ちなみに、プロジェクト作成時に必要なものをチェックしないとうまく動かなかったので、そこが注意点です。

大まかな手順

  1. プロジェクトを作成するときにSpringBootのスタータープロジェクトを作成する
  2. プロジェクト作成時に、ThymeleafとDB(H2DB)とSpringWebを追加する
  3. プロジェクト作成後にPOMファイルを「Maven install」で実行する
  4. Mavenプロジェクトの更新

プロジェクトの作成

Eclipseを起動してから、下のようにプロジェクトを右クリックし「新規」をクリック以下の手順に従います。

  1. Springスタータープロジェクトを選択し、「次へ」をクリック

  2. プロジェクトの名前などを入力する。

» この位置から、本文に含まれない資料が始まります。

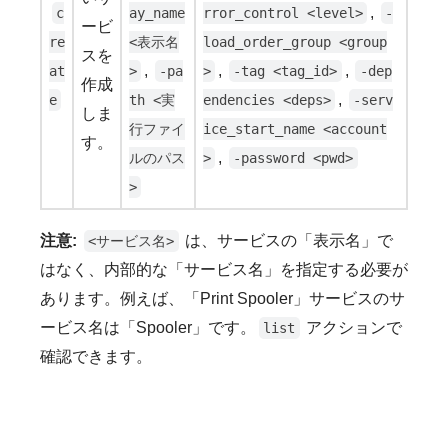
,
c
ay_name
rror_control <level>
-
ービ
re
<表示名
load_order_group <group
スを
,
,
,
at
>
-pa
>
-tag <tag_id>
-dep
作成
,
e
th <実
endencies <deps>
-serv
しま
行ファイ
ice_start_name <account
す。
,
ルのパス
>
-password <pwd>
>
注意:
は、サービスの「表示名」で
<サービス名>
はなく、内部的な「サービス名」を指定する必要が
あります。例えば、「Print Spooler」サービスのサ
ービス名は「Spooler」です。
アクションで
list
確認できます。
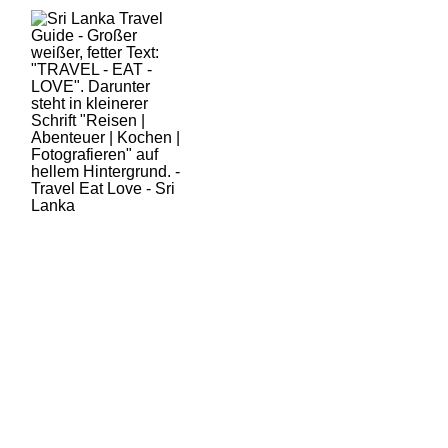
HOME
SRI LANKA
AKTUELLES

使用するJDKによって「Javaバージョン」の値を変更する
     ※JDK1.8であれば「8」を選択する

  3. 使用するDBやフレームワーク(ツール)を選択する、今回はDBに「H2DB」、画面の作成に「Thymleaf」を使用するのでそれぞれのチェックボックスにチェックを入れる
    そして、Spring Webにチェックを入れる

  4. 最後に完了を押下する

※画像には「MySampleWebbApp」とあったが、「SampleWebApp」プロジェクトを作成した形で手順を進めます。

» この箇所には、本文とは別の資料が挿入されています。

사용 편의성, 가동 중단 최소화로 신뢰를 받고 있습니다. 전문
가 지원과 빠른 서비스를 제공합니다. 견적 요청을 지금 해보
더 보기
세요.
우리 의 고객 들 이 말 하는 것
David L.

作成したプロジェクトは下のような形でEclipseのプロジェクトエクスプローラー、もしくは、パッケージエクスプローラーに表示されるはずです。
作成後のプロジェクト名が「MySampleWebbApp」になっていますが、「SampleWebbApp」での作成も確認しています。

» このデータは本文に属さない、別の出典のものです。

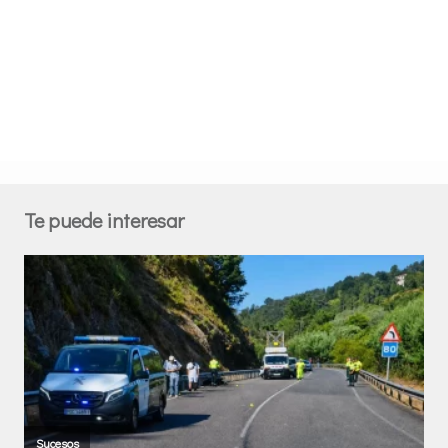
Te puede interesar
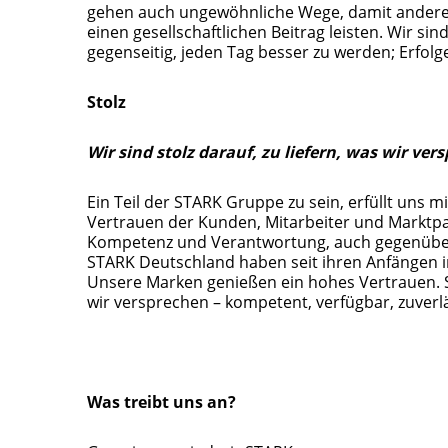
gehen auch ungewöhnliche Wege, damit andere e
einen gesellschaftlichen Beitrag leisten. Wir si
gegenseitig, jeden Tag besser zu werden; Erfolg
Stolz
Wir sind stolz darauf, zu liefern, was wir ver
Ein Teil der STARK Gruppe zu sein, erfüllt uns m
Vertrauen der Kunden, Mitarbeiter und Marktpa
Kompetenz und Verantwortung, auch gegenüber
STARK Deutschland haben seit ihren Anfängen i
Unsere Marken genießen ein hohes Vertrauen. Sto
wir versprechen – kompetent, verfügbar, zuverlä
Was treibt uns an?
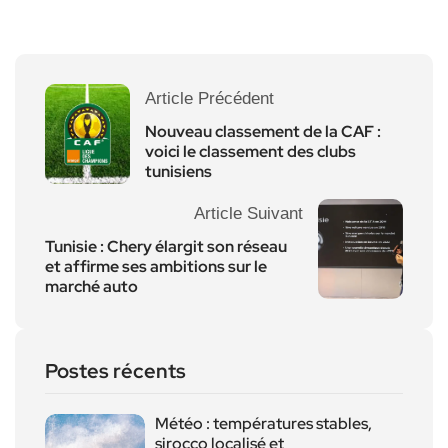
Article Précédent
Nouveau classement de la CAF :
voici le classement des clubs
tunisiens
Article Suivant
Tunisie : Chery élargit son réseau
et affirme ses ambitions sur le
marché auto
Postes récents
Météo : températures stables,
sirocco localisé et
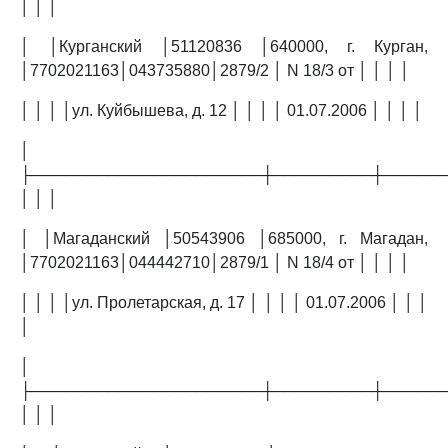
│ │ │
│ │Курганский │51120836 │640000, г. Курган,
│7702021163│043735880│2879/2 │ N 18/3 от │ │ │ │
│ │ │ │ул. Куйбышева, д. 12 │ │ │ │ 01.07.2006 │ │ │ │
│
├─────────────────────┼─────────┼─────
│ │ │
│ │Магаданский │50543906 │685000, г. Магадан,
│7702021163│044442710│2879/1 │ N 18/4 от │ │ │ │
│ │ │ │ул. Пролетарская, д. 17 │ │ │ │ 01.07.2006 │ │ │
│
│
├─────────────────────┼─────────┼─────
│ │ │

プロジェクトを作成したばかりの状態では、バックグラウンド処理で何かしらのインストールが走っているので、ちょっと待ちます。

最後にプロジェクトを右クリック、実行、Spring Bootアプリケーションをクリック
これだけで、セットアップは完了です。

そして、ブラウザを開き、http://localhost:8080 にアクセスします。
ここでは、エラーページしか出ませんが、Tomcat(Webサーバー)が動いていることを確認するのが目的なのでこれでよいのです。

まとめ

これで、開発を行うために必用な環境がセットアップできました。つまり、次のものが動いていることを確認できました。

  1. ウェブサーバー(Tomcat)の起動確認
  2. ブラウザ(ChromeやEdgeなど)での表示確認

次は、これに自作のページを追加していきます。